Native Architects Favor Traditional Design
The young designers have formed a group at Arizona State University to work with tribes to create Native American communities inspired by traditional designs and symbols. They are reservation born Hopi, Navajo and Crow and want to see hogans along side modern homes and other building that are more architecturally designed for Arizona’s climate which can become a distinctive part of a community.
Only one of the young planners has worked with the Navajo Nation to provide a working example of how it can improve the image of the Nation’s capitol, Window Rock. The remainder of the group are novices getting experience with the assistance of ASU.
Daniel Glenn, sub-director of ASU’s Stardust Center for Affordable Homes and Family is from Montana’s Crow Tribe. “The traditional dwelling of indigenous peoples of this continent were climate specific, culturally specific responses to both the pragmatic and spiritual dimensions of each tribe,” he said.
The group called Navajo Nation Capitol Studio worked on a housing project this summer in Nageezi, New Mexico. Above all, the designer’s were aware of the needs of an elderly Navajo couple.
The home termed the “Augustine Residence” will be dedicated this coming Thursday on August 11th. The public is invited to attend the ceremony. The event will be hosted by the Augustine family and the Arizona State University Stardust Center. For more information contact Glenn at (480) 727-5453.
The 15 members of the Capitol Studio and some experts believe that traditional housing will not only bring efficient and aesthetic qualities to communities, but designs, if they are picked by area tribes, could restore spiritual health.
Adrian Holiday, a Capitol Studio member and Tempe, AZ resident, designed a Hogan attached to modern home with a ramada and courtyard. The goal of the project was to use local material, such as stone or ponderosa pine, so that the wall of the house matched the surrounding area.
“Our thought was to maintain the hogan structure and the social connectivity of what the hogan is about,” Holiday said of the circular, traditional dwelling. “When you enter a hogan, you enter from the east and walk clockwise.” The hogan door always faces the east.
I found it interesting that a Japanese-born friend, a real estate agent, says she always buys a home that has a front door facing the east to “greet the rising sun”. Is there an ancient cultural or spiritual link between the Hopi/Navajo peoples and the Japanese?
Kimberly Silentman, a recent ASU grad with a master’s in urban and environmental planning understands native communities don’t play the same rules as cities because tribes are sovereign entities. She sites Window Rock as an example of a community that grew out of a plan in 1935. The area presents a hodgepodge of aging prefab homes, modular government facilities and sandstone buildings nestled against a backdrop of a towering sandstone rock formation. “The founders didn’t see the long-term growth of the Navajo Nation.”

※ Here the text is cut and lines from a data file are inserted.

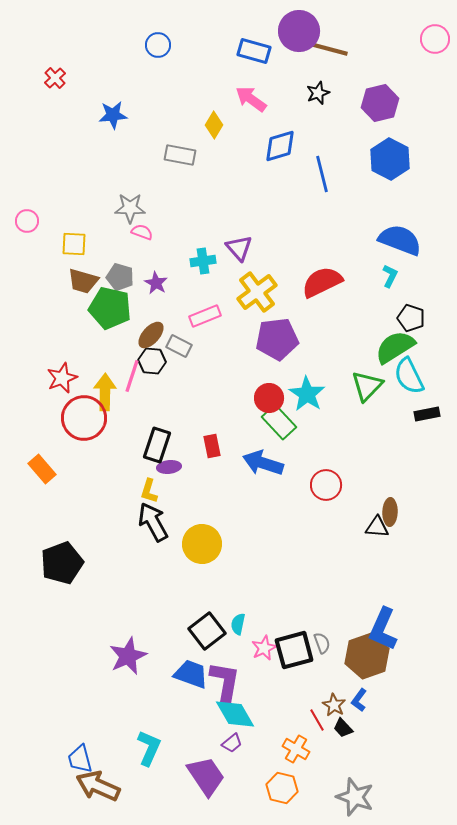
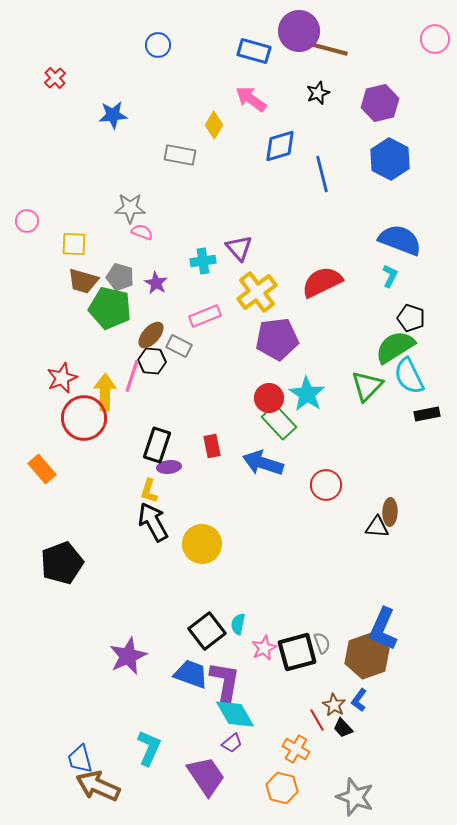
black square at (294, 650): moved 3 px right, 2 px down
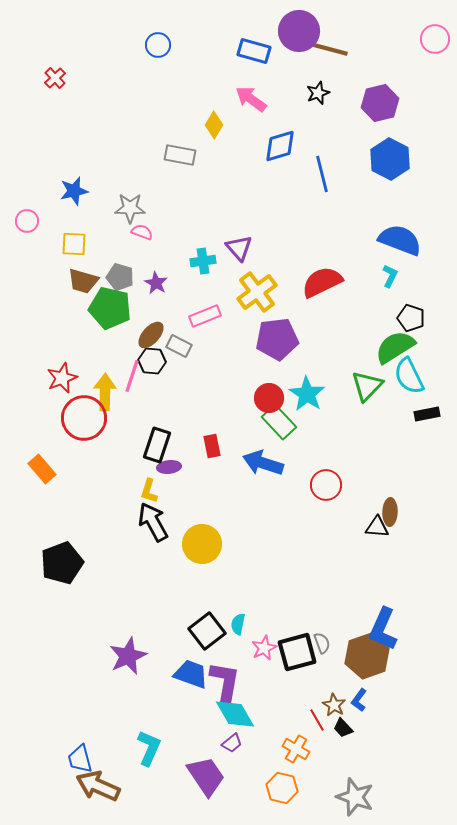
blue star at (113, 115): moved 39 px left, 76 px down; rotated 8 degrees counterclockwise
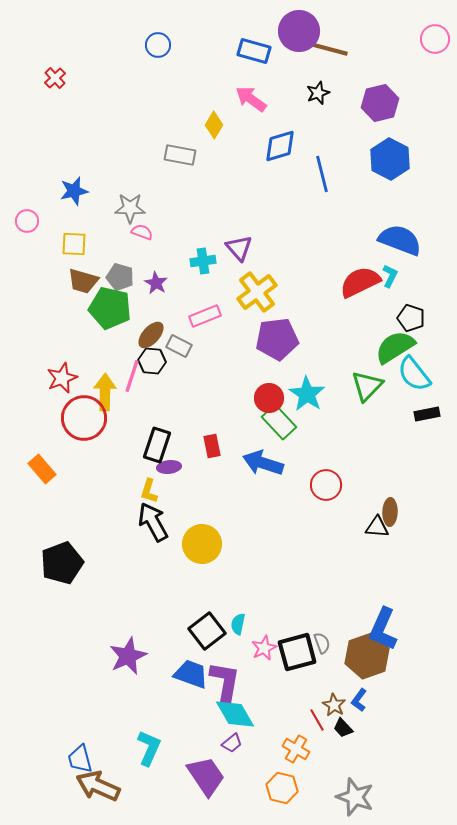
red semicircle at (322, 282): moved 38 px right
cyan semicircle at (409, 376): moved 5 px right, 2 px up; rotated 12 degrees counterclockwise
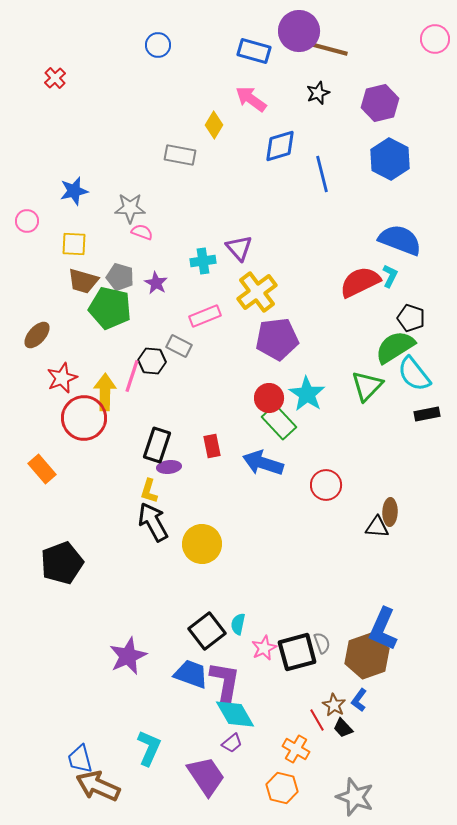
brown ellipse at (151, 335): moved 114 px left
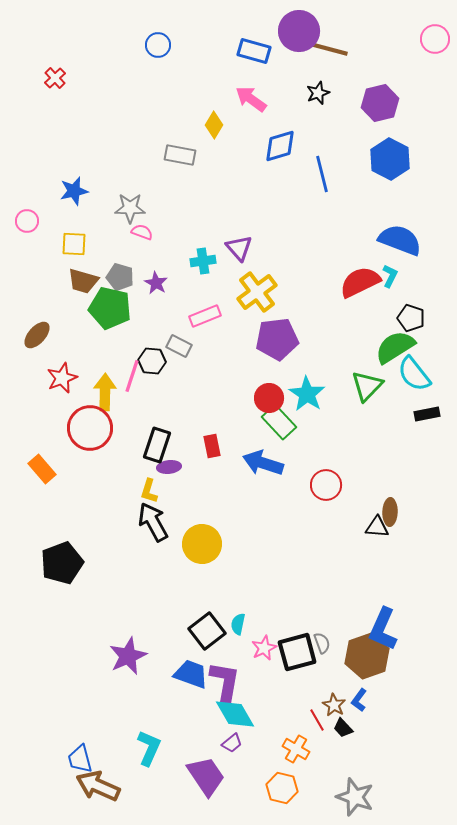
red circle at (84, 418): moved 6 px right, 10 px down
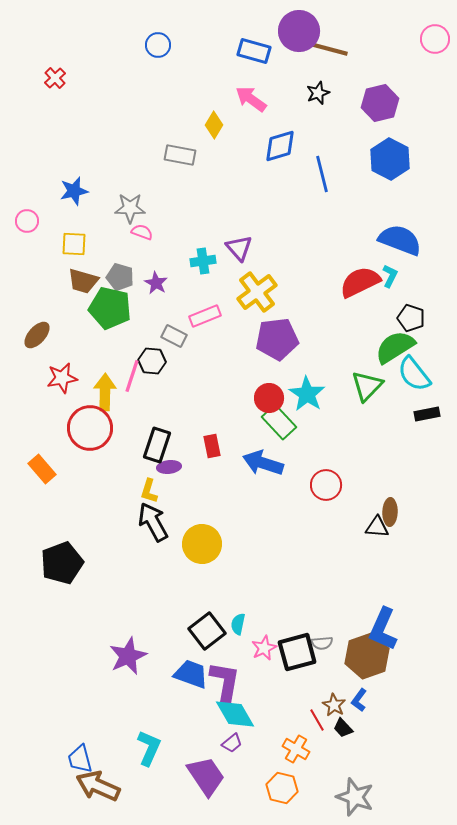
gray rectangle at (179, 346): moved 5 px left, 10 px up
red star at (62, 378): rotated 12 degrees clockwise
gray semicircle at (322, 643): rotated 105 degrees clockwise
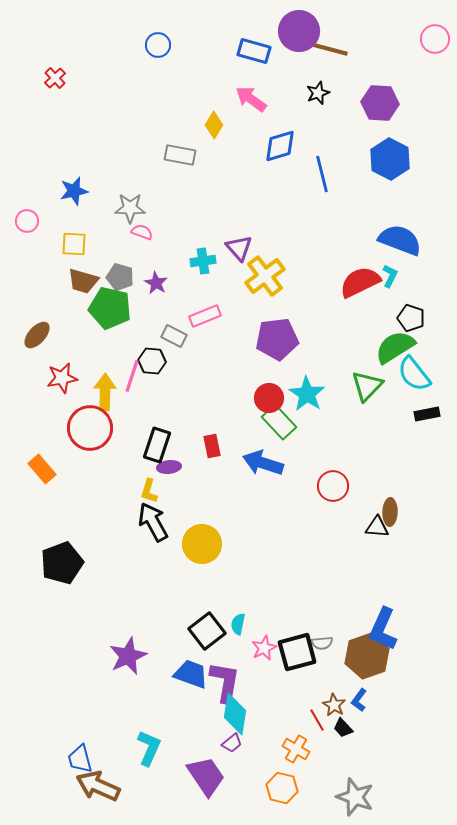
purple hexagon at (380, 103): rotated 18 degrees clockwise
yellow cross at (257, 292): moved 8 px right, 16 px up
red circle at (326, 485): moved 7 px right, 1 px down
cyan diamond at (235, 714): rotated 39 degrees clockwise
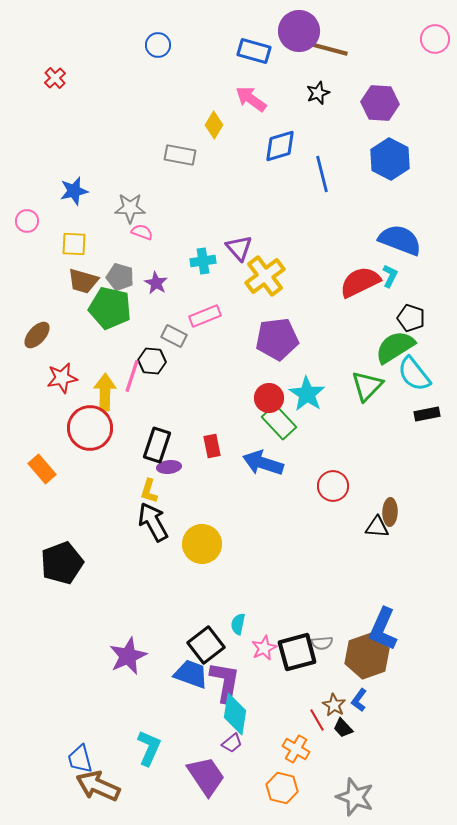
black square at (207, 631): moved 1 px left, 14 px down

Holiday and Glenn focus their work on designing homes for the Arizona climate with needy families in mind. Hundreds of volunteers built the Augustine-Nagezzi home. Supplies were donated by the Navajo Nation and local businesses.
Glenn of Billings, Montana holds a master’s from MIT. He has extensive knowledge of the teepee, the traditional home of the Plains tribes, and is pursuing an architect’s license.
According to Glenn, the teepee is a most versatile structure. It is lightweight, completely transportable and can be erected within a half hour. It offers a comfortable dwelling that can withstand the harshest winters and the hottest summers. The sides can be lifted in the summer for ventilation and layered with skins for extra protection from the elements during the winter.
Teepees were prominently featured this summer in Steven Spielberg’s TV miniseries, “Into The West”.
This column has been edited for length and content from a story in the July 31st edition The Arizona Republic bylined, Betty Reid.